Aqui el link : -> http://www.zymcu.com/datasheet/power/UC3842_43_44_45.pdf


----------



## ls2k (Feb 22, 2011)

gracias amigo.. la verdad no habia notado esa diferencia..


----------



## endryc1 (Ago 23, 2018)

¿ Servira si bajamos la Frecuencia de oscilacion a la mitad al sustituir una 3842 por una 3844 ? Saludos.


----------



## DownBabylon (Ago 24, 2018)

pues seria cuestion de revisar el datasheet, si la UNICA diferencia es la frecuencia de trabajo tomando en cuenta offset y demas, pues creo que no habria problema pero si habria que revisar las diferencias y si estas son criticas aparte de la frecuencia de trabajo y la aplicacion


----------



## DOSMETROS (Ago 24, 2018)

Maximum Duty Cycle :

X842/3 : 93 a 100 %
X844/5 : 46 a 50 %


----------



## flaco-urbano (Mar 28, 2019)

Hola a todos. A ver si me ayudan a entender esto.
Me llegó un TV con la etapa LED boost dañada. Fui a buscar el UC3843 (nuevo) y estaba en corto el pin 6... Entonces busqué entre los usados aquí en el cajón y encontré un 3845. Lo soldé y el circuito anduvo. 
Luego me puse a mirar la hoja de datos y vi que son diferentes.

Allí dice: _El UC3842 y el UC3844 tienen umbrales ULVO de 16V (encendido) y 10V (apagado). El UC3843 y el UC3845 son de 8.5V (encendido) y 7.9V (apagado).
El UC3842 y el UC3843 pueden operar dentro del ciclo de trabajo del 100%.
El UC3844 y el UC3845 pueden operar con un ciclo de trabajo del 50% _.

Por favor les pido si me pueden ayudar a entender eso para saber si el reemplazo fue correcto o no.

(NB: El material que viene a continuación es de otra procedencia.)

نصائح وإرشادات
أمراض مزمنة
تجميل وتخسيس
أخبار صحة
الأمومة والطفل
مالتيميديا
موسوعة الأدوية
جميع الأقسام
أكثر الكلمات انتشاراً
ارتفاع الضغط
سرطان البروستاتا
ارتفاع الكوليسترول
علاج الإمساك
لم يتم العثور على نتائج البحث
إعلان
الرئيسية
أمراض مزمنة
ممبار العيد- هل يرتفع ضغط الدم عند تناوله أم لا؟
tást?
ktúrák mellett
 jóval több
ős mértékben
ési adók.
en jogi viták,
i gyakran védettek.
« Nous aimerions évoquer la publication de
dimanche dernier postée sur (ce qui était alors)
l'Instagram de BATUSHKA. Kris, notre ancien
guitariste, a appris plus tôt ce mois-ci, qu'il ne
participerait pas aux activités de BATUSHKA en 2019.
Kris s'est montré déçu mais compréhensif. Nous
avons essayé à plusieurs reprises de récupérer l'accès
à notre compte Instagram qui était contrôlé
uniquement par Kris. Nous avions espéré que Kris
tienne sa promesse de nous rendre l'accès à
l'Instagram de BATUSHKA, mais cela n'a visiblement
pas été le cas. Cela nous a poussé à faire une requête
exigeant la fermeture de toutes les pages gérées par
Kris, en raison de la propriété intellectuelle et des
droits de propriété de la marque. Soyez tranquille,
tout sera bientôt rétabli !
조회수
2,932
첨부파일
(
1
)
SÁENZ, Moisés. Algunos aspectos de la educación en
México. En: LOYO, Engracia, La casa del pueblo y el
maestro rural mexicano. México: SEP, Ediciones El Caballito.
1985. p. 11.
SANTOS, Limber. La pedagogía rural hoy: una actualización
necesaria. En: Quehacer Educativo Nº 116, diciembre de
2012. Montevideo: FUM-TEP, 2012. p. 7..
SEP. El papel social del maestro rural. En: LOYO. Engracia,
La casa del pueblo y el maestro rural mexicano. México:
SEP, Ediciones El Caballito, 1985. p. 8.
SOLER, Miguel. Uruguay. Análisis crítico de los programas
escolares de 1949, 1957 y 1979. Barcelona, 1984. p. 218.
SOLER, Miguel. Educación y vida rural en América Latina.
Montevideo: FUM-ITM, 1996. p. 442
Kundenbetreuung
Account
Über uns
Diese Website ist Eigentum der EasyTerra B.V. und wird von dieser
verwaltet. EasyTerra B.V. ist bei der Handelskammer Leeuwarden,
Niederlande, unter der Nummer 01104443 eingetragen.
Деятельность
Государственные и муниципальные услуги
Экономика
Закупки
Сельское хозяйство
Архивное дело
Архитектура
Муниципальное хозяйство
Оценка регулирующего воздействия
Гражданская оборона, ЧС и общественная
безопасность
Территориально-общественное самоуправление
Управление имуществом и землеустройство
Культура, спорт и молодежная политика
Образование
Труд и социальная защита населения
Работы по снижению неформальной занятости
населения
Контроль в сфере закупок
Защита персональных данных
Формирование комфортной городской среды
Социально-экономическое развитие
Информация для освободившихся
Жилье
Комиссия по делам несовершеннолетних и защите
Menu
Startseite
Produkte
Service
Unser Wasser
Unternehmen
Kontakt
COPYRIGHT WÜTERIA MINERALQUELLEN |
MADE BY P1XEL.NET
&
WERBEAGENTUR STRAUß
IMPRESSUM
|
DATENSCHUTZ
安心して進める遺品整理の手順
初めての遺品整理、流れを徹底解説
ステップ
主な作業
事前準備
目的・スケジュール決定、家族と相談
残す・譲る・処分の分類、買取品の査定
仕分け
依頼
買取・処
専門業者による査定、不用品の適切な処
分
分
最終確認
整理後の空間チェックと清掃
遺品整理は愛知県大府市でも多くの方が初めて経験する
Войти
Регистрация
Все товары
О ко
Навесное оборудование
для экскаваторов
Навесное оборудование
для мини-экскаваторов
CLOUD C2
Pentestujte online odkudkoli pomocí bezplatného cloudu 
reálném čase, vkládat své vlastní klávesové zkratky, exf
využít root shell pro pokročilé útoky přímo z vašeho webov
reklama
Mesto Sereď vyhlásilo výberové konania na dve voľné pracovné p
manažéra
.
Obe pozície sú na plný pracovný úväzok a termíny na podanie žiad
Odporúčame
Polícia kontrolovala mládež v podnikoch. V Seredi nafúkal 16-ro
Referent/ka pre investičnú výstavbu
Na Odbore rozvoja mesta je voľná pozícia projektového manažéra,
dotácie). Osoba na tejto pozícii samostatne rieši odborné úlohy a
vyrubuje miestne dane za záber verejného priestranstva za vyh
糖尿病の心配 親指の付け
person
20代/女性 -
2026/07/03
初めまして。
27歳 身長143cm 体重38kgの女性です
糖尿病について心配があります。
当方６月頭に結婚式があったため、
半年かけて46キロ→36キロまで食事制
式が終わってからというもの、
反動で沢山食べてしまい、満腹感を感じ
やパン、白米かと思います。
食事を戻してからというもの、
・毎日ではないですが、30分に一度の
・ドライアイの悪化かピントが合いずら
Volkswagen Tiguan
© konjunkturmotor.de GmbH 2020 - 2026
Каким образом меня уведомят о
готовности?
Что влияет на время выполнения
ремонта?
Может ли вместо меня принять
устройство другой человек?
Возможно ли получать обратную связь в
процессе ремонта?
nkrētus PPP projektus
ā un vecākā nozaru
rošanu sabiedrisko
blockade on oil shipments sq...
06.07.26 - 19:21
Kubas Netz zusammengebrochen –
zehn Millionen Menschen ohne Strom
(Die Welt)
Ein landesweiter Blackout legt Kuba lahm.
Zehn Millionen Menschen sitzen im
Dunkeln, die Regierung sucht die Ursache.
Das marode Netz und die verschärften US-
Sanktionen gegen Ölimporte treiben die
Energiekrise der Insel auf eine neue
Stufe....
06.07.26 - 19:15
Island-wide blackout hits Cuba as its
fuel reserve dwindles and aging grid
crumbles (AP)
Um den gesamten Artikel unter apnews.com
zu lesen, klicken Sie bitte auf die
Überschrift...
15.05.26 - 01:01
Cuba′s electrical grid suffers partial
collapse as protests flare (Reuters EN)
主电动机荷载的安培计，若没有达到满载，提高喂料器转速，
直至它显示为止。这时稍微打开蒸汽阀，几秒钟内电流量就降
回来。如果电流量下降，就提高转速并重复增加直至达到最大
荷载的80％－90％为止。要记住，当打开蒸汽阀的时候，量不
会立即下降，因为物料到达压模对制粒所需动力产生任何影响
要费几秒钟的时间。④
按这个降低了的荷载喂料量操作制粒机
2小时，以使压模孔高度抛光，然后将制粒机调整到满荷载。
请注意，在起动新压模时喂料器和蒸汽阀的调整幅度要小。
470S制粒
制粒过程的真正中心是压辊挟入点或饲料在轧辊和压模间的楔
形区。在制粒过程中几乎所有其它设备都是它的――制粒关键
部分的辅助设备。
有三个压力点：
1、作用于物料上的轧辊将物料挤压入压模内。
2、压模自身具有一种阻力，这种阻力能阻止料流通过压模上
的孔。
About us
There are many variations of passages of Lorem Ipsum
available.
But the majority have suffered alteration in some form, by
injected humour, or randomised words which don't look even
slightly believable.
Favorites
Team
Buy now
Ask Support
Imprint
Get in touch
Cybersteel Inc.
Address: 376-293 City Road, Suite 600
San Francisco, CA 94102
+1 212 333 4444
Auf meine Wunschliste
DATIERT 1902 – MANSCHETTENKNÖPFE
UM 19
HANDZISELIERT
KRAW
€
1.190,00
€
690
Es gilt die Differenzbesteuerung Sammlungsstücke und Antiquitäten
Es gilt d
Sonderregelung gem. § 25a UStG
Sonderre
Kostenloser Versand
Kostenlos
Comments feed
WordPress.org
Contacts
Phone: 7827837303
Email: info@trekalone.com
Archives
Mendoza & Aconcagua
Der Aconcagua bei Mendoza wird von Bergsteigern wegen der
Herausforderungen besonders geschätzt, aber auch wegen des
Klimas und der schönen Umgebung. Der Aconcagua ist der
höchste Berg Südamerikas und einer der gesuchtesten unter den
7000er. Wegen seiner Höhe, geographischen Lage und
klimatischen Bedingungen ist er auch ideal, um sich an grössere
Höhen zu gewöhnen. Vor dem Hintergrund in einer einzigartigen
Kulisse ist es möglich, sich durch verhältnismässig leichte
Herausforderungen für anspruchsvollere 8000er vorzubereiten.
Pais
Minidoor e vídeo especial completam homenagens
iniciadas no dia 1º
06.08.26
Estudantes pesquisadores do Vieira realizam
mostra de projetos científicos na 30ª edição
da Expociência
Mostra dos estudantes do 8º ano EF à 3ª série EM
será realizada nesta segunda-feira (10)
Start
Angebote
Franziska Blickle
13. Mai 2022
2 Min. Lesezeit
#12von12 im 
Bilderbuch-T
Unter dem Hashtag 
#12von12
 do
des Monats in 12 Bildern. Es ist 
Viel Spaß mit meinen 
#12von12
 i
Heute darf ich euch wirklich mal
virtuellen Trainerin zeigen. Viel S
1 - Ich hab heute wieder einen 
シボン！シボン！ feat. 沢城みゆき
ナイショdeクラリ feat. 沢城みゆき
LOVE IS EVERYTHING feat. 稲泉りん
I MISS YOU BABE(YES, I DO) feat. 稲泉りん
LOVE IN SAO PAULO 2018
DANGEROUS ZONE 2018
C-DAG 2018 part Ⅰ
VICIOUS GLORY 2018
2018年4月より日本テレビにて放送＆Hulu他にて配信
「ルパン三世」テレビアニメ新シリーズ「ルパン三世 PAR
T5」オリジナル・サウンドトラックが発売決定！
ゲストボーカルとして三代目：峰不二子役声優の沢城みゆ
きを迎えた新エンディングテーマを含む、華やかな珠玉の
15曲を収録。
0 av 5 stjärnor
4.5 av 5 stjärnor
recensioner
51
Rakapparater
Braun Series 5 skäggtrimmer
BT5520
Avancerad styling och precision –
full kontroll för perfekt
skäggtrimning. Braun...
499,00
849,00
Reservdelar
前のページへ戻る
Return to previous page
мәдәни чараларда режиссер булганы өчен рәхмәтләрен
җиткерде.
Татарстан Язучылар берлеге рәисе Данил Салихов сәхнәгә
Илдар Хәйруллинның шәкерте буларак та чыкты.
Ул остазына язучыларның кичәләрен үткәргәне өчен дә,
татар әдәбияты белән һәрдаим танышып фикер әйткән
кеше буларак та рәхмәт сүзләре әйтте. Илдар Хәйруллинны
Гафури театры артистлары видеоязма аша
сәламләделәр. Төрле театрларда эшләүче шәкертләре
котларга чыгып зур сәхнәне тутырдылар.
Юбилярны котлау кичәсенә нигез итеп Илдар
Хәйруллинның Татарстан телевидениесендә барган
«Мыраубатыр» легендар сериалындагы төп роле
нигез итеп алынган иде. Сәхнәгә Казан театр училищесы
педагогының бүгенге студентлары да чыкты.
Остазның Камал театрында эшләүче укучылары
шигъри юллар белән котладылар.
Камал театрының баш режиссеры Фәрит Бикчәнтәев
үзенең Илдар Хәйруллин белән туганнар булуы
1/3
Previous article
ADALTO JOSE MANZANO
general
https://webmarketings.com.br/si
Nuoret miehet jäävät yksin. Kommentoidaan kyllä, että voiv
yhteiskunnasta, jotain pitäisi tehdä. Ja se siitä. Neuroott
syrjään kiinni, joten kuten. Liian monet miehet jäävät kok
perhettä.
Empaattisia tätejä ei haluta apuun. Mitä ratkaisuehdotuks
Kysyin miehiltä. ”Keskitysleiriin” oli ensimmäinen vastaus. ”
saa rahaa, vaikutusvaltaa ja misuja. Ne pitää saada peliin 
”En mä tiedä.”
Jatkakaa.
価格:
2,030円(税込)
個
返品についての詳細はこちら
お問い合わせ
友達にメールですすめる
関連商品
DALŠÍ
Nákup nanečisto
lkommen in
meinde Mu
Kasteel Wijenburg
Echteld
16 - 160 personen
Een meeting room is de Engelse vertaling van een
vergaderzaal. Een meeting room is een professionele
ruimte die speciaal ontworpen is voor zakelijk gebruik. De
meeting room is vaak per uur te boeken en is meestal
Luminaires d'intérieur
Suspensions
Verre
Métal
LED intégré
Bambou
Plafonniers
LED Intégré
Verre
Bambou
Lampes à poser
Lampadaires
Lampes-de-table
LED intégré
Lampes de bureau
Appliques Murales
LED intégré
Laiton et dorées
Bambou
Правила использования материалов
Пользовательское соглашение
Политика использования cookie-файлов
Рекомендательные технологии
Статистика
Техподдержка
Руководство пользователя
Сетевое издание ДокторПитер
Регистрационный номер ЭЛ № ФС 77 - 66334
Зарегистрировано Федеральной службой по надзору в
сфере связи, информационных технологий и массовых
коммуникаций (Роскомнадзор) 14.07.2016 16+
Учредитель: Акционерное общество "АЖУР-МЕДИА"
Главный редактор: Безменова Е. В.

Adjunto esquema de fuente.


----------



## DOSMETROS (Mar 28, 2019)

Te moví a un tema , tenés para leer y aqui tenés otro para leer : Problema con UC3844???

Y ojo que no es lo mismo LM3844 que UC3844 . . .  y los dos son fuentes PWM. También hay UTC3844


----------



## sergiot (Mar 28, 2019)

No sabría decirte si son o no iguales, siempre coloqué el que corresponde y se conseguía en cualquier casa de repuestos.


----------



## yuletheone (Abr 24, 2022)

Bueno yo estoy reparando algunas fuentes dc-dc que traen la 45 smd las cuales estan perdidas pero si tengo 3842 recuperadas algunas placas trabajan otras no y me imagino que sea por lo de la frecuencia no tengo ocsiloscopio  solo multimetro


----------



## J2C (Abr 24, 2022)

.


@yuletheone mira *la datasheet* (haz click).

En la página *3** te muestra la diferencia entre ambos. No obstante revisa toda la datasheet por que recuerdo que también *tienen otras diferencias* y *por eso son 4 variantes del mismo circuito integrado*.




Salu2.-


----------